Vulin thanked both Andrews and Allan in her speech and nominated her contribution to voluntary assisted dying reforms as one of her proudest moments in parliament.
The former premier's return placed Labor's last three leadership identities, Andrews, Allan and Deputy Premier Ben Carroll, in the same parliament during the same week the Coalition called the government's confidence into question.
The polling backdrop
Three state polls in successive weeks have put Labor in third or tied second on primary vote.
DemosAU, conducted 7 to 11 June, had the Coalition on 30%, One Nation on 23%, Labor on 21% and the Greens on 15%. On two party preferred, the Coalition led 55 to 45. Allan's net approval was negative 39.
Freshwater Strategy, conducted 5 to 8 June, had the Coalition on 27%, One Nation on 25%, Labor on 23%. Allan's net approval in that survey sat at negative 37, the worst of any state premier in the country.
Resolve, released Monday, had One Nation up three points to 24%. Labor and the Coalition were tied on 26%.

Analysis: the political read
The Coalition lodged the no confidence motion 48 hours after Labor caucus closed ranks around Allan. The motion will fail. Everyone in the chamber knew it would fail before it was foreshadowed, Wilson included.
That isn't the point of the motion. The point is the parliamentary record. From 28 July onwards, every Coalition press release on the Allan Government will be able to point to the day Victorian Labor declined to vote with confidence on its own ministers.
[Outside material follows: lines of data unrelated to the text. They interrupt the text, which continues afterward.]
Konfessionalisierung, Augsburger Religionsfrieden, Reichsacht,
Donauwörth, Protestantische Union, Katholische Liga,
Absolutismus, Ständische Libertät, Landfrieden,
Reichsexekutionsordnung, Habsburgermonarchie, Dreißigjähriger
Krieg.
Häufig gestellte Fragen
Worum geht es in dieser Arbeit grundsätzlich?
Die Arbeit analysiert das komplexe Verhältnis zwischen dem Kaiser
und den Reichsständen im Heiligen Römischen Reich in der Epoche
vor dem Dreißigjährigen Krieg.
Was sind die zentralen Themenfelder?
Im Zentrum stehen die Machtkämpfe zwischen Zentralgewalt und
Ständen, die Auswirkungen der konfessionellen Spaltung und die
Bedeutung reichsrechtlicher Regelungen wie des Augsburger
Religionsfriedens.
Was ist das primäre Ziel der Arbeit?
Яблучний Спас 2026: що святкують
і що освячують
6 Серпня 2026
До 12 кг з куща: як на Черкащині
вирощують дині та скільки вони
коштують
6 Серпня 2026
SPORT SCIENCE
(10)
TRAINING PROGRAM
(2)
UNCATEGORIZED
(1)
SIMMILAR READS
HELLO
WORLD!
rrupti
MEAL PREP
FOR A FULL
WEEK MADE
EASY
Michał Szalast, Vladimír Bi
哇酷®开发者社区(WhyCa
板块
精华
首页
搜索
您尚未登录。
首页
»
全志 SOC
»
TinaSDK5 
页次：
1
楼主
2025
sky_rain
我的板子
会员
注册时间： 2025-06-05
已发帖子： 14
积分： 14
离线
Every commentary panel, every preferred premier polling question and every Coalition campaign event in the lead up to 28 November now carries the date forward.
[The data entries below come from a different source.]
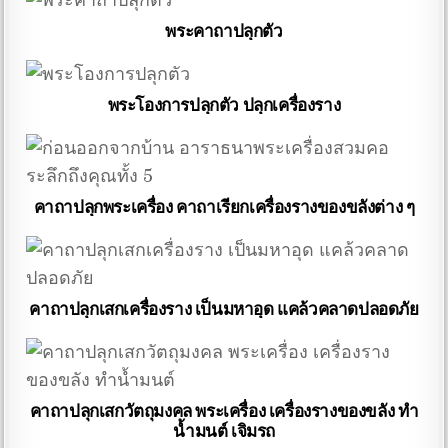
พระคาถาปลุกตัว
พระโองการปลุกตัว ปลุกเครื่องราง
คาถาปลุกพระเครื่อง คาถาเรียกเครื่องรางของขลังต่าง ๆ
คาถาปลุกเสกเครื่องราง เป็นมหาอุด แคล้วคลาดปลอดภัย
คาถาปลุกเสกวัตถุมงคล พระเครื่อง เครื่องรางของขลัง ทำ
น้ำมนต์ เจิมรถ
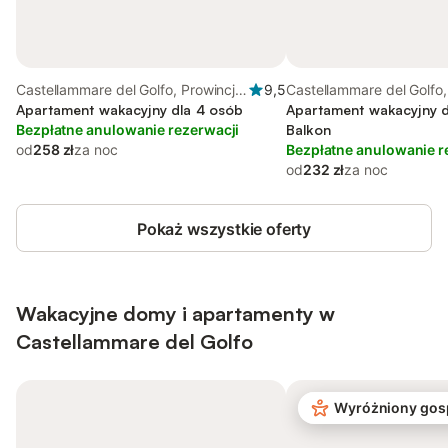
Castellammare del Golfo, Prowincja
9,5
Castellammare del Golfo,
Trapani
Apartament wakacyjny dla 4 osób
Trapani
Apartament wakacyjny d
Bezpłatne anulowanie rezerwacji
Balkon
od
258 zł
za noc
Bezpłatne anulowanie r
od
232 zł
za noc
Pokaż wszystkie oferty
Wakacyjne domy i apartamenty w
Castellammare del Golfo
Wyróżniony gos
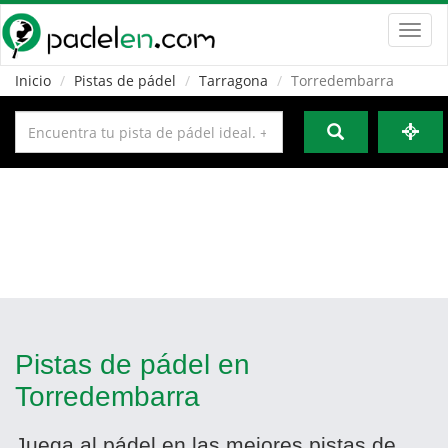
Toggl
navig
Inicio
Pistas de pádel
Tarragona
Torredembarra
Pistas de pádel en
Torredembarra
Juega al pádel en las mejores pistas de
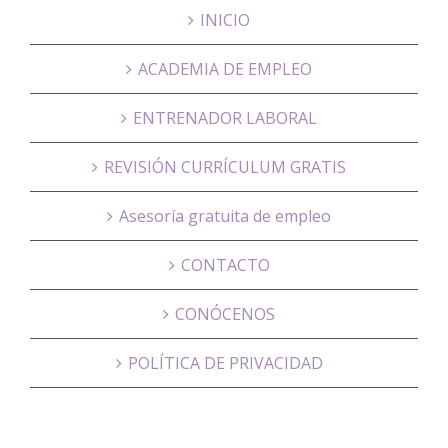
INICIO
ACADEMIA DE EMPLEO
ENTRENADOR LABORAL
REVISIÓN CURRÍCULUM GRATIS
Asesoría gratuita de empleo
CONTACTO
CONÓCENOS
POLÍTICA DE PRIVACIDAD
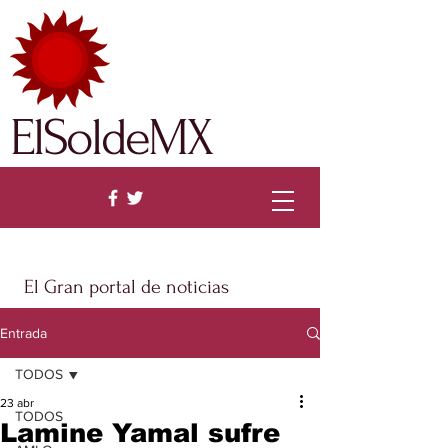
ElSoldeMX
El Gran portal de noticias
Entrada
TODOS
23 abr
TODOS
Lamine Yamal sufre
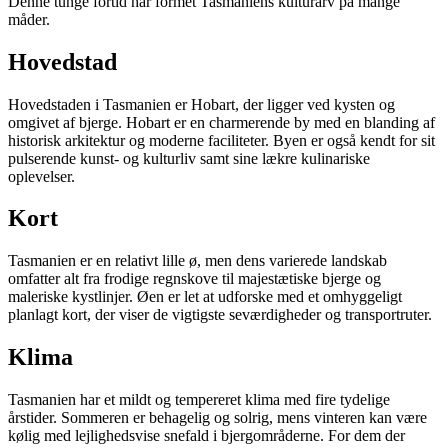
Denne tunge fortid har formet Tasmaniens kulturarv på mange
måder.
Hovedstad
Hovedstaden i Tasmanien er Hobart, der ligger ved kysten og
omgivet af bjerge. Hobart er en charmerende by med en blanding af
historisk arkitektur og moderne faciliteter. Byen er også kendt for sit
pulserende kunst- og kulturliv samt sine lækre kulinariske
oplevelser.
Kort
Tasmanien er en relativt lille ø, men dens varierede landskab
omfatter alt fra frodige regnskove til majestætiske bjerge og
maleriske kystlinjer. Øen er let at udforske med et omhyggeligt
planlagt kort, der viser de vigtigste seværdigheder og transportruter.
Klima
Tasmanien har et mildt og tempereret klima med fire tydelige
årstider. Sommeren er behagelig og solrig, mens vinteren kan være
kølig med lejlighedsvise snefald i bjergområderne. For dem der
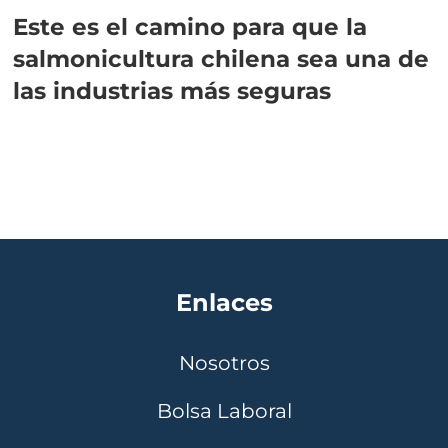
Este es el camino para que la
salmonicultura chilena sea una de
las industrias más seguras
Enlaces
Nosotros
Bolsa Laboral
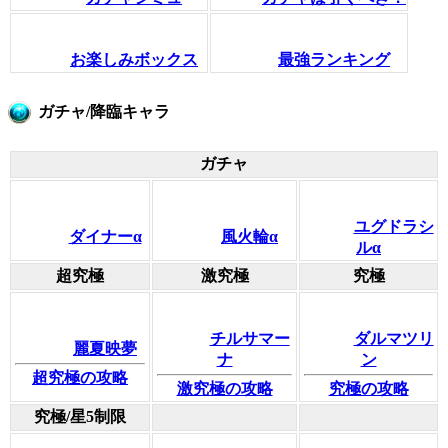
お楽しみボックス
最強ランキング
ガチャ/降臨キャラ
ガチャ
ユグドラシ
ダイナーα
風火輪α
ルα
超究極
激究極
究極
チルサマー
ダルマツリ
麗夏映夢
ナ
ン
超究極の攻略
激究極の攻略
究極の攻略
究極/星5制限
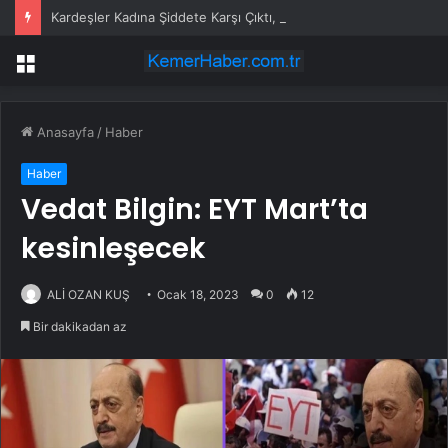
Kardeşler Kadına Şiddete Karşı Çıktı, Bıçaklandı
Menü
Anasayfa
/
Haber
Haber
Vedat Bilgin: EYT Mart’ta
kesinleşecek
ALİ OZAN KUŞ
Ocak 18, 2023
0
12
Bir dakikadan az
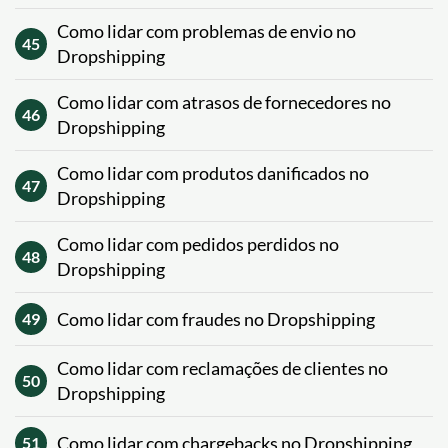
Como lidar com problemas de envio no
45
Dropshipping
Como lidar com atrasos de fornecedores no
46
Dropshipping
Como lidar com produtos danificados no
47
Dropshipping
Como lidar com pedidos perdidos no
48
Dropshipping
Como lidar com fraudes no Dropshipping
49
Como lidar com reclamações de clientes no
50
Dropshipping
Como lidar com chargebacks no Dropshipping
51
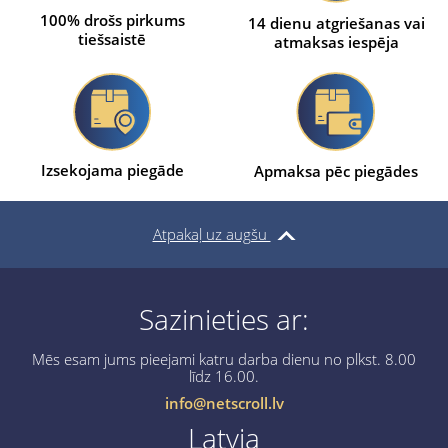
100% drošs pirkums
14 dienu atgriešanas vai
tiešsaistē
atmaksas iespēja
Izsekojama piegāde
Apmaksa pēc piegādes
Atpakaļ uz augšu
Sazinieties ar:
Mēs esam jums pieejami katru darba dienu no plkst. 8.00
līdz 16.00.
info@netscroll.lv
Latvia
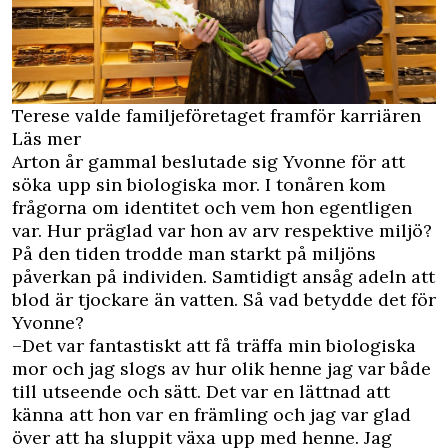
Terese valde familjeföretaget framför karriären
Läs mer
Arton år gammal beslutade sig Yvonne för att
söka upp sin biologiska mor. I tonåren kom
frågorna om identitet och vem hon egentligen
var. Hur präglad var hon av arv respektive miljö?
På den tiden trodde man starkt på miljöns
påverkan på individen. Samtidigt ansåg adeln att
blod är tjockare än vatten. Så vad betydde det för
Yvonne?
–Det var fantastiskt att få träffa min biologiska
mor och jag slogs av hur olik henne jag var både
till utseende och sätt. Det var en lättnad att
känna att hon var en främling och jag var glad
över att ha sluppit växa upp med henne. Jag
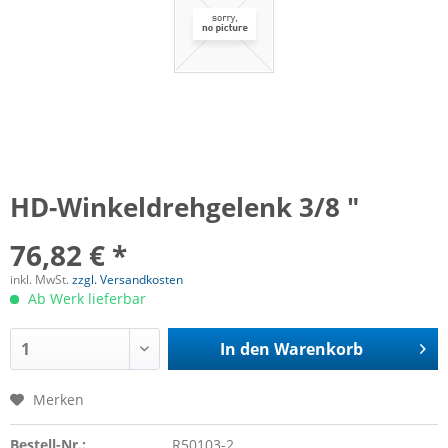
HD-Winkeldrehgelenk 3/8 "
76,82 € *
inkl. MwSt.
zzgl. Versandkosten
Ab Werk lieferbar
In den
Warenkorb
Merken
Bestell-Nr.:
R50103-2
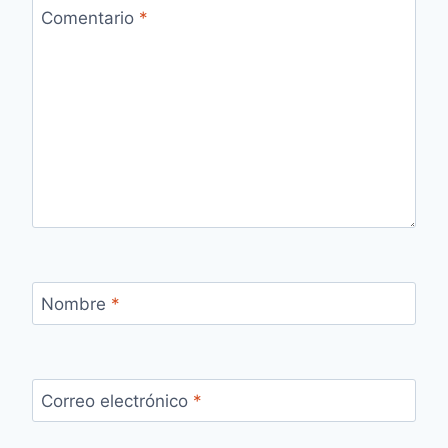
Comentario
*
Nombre
*
Correo electrónico
*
The premier's absence from the chamber on Thursday added another layer. With the room watching, Wilson got an empty chair instead of a premier defending her record. Labor's "stunt" framing does not undo that image, particularly when Allan herself wasn't there to deliver it.
The debt under the campaign
Victoria's net debt sat at $163.7 billion at the end of 2025-26 and is forecast to climb to $199.3 billion by 2030. Gross debt is projected at $244 billion by 2030, with the Victorian auditor general previously projecting $228 billion by 2028. The interest bill rises from $8.9 billion in 2026-27 to $11.8 billion by 2029-30, around $32 million a day. Victoria carries the lowest credit rating of any Australian state at AA.
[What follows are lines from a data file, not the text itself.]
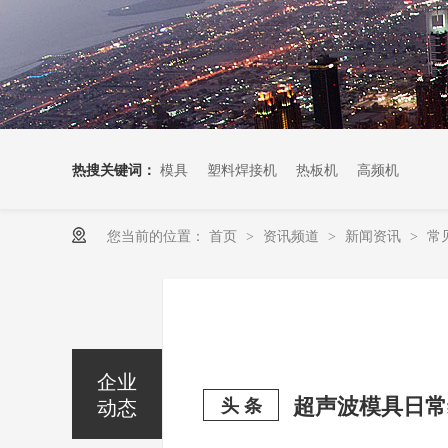
热搜关键词：
模具
塑料焊接机
热板机
高频机
您当前的位置：
首页
资讯频道
新闻资讯
常
>
>
>
企业
超声波模具日常
动态
头 条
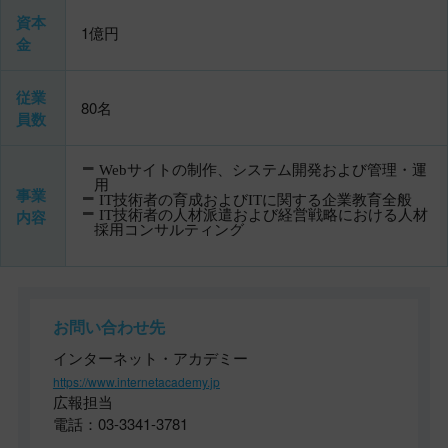
資本
1億円
金
従業
80名
員数
Webサイトの制作、システム開発および管理・運
用
事業
IT技術者の育成およびITに関する企業教育全般
内容
IT技術者の人材派遣および経営戦略における人材
採用コンサルティング
お問い合わせ先
インターネット・アカデミー
https://www.internetacademy.jp
広報担当
電話：03-3341-3781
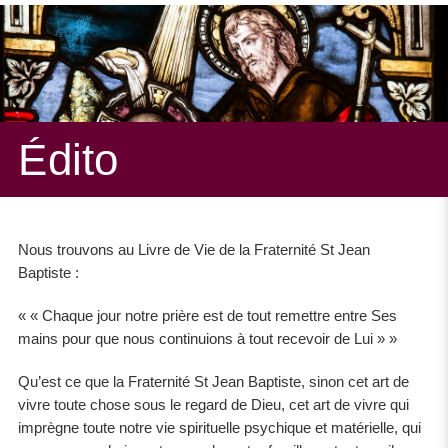
Édito
Nous trouvons au Livre de Vie de la Fraternité St Jean
Baptiste :
« Chaque jour notre prière est de tout remettre entre Ses
mains pour que nous continuions à tout recevoir de Lui »
Qu’est ce que la Fraternité St Jean Baptiste, sinon cet art de
vivre toute chose sous le regard de Dieu, cet art de vivre qui
imprègne toute notre vie spirituelle psychique et matérielle, qui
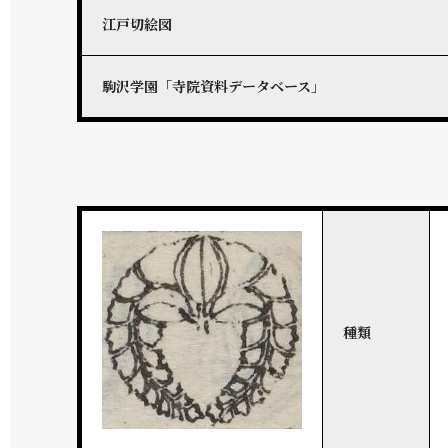
江戸切絵図
駒沢学園「寺院資料データベース」
種類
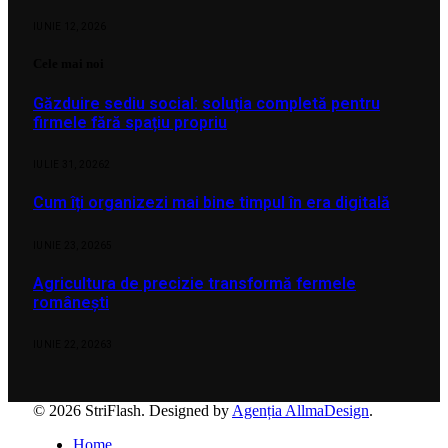
IUNIE 12, 2026
Cele mai noi
Găzduire sediu social: soluția completă pentru
firmele fără spațiu propriu
IULIE 31, 2026
2
Cum îți organizezi mai bine timpul în era digitală
IUNIE 23, 2026
5
Agricultura de precizie transformă fermele
românești
IUNIE 22, 2026
3
© 2026 StriFlash. Designed by
Agenția AllmaDesign
.
Home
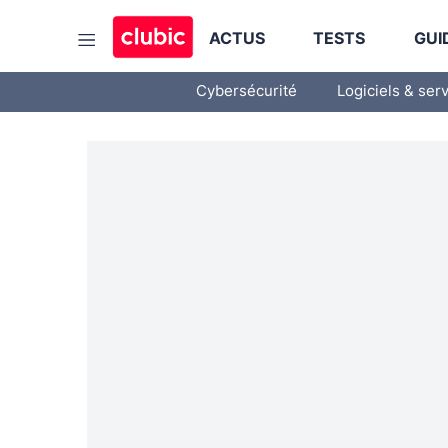
ACTUS
TESTS
GUI
Cybersécurité
Logiciels & ser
These are the numbers Wilson is asking the lower house to vote on. They are the same numbers Labor will need to defend on the way to November.
The November deadline
The state election is scheduled for Saturday 28 November 2026. Labor has been in government in Victoria since the 2014 election, and is seeking a fourth consecutive four year term.
One Nation has yet to finalise every candidate for the Victorian poll. Candidacy applications remain open on the party's Victorian state website. The pollsters' picture is forming before One Nation has fully campaigned.
The no confidence motion is locked in for 28 July. Labor faces the voters on 28 November.